PROBLEM STATEMENT
Find the word "Reviews" in the listing; pull out each line holding it.

=== Begin Enclosure ===

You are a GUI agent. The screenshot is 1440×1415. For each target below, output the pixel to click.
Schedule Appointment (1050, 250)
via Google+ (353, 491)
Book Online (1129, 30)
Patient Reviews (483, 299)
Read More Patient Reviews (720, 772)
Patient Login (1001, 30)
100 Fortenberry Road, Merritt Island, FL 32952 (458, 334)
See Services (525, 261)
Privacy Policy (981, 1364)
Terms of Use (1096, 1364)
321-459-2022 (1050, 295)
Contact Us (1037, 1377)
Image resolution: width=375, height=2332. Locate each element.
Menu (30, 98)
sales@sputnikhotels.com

=== End Enclosure ===

RESPONSE TO THIS EXERCISE
Patient Reviews (483, 299)
Read More Patient Reviews (720, 772)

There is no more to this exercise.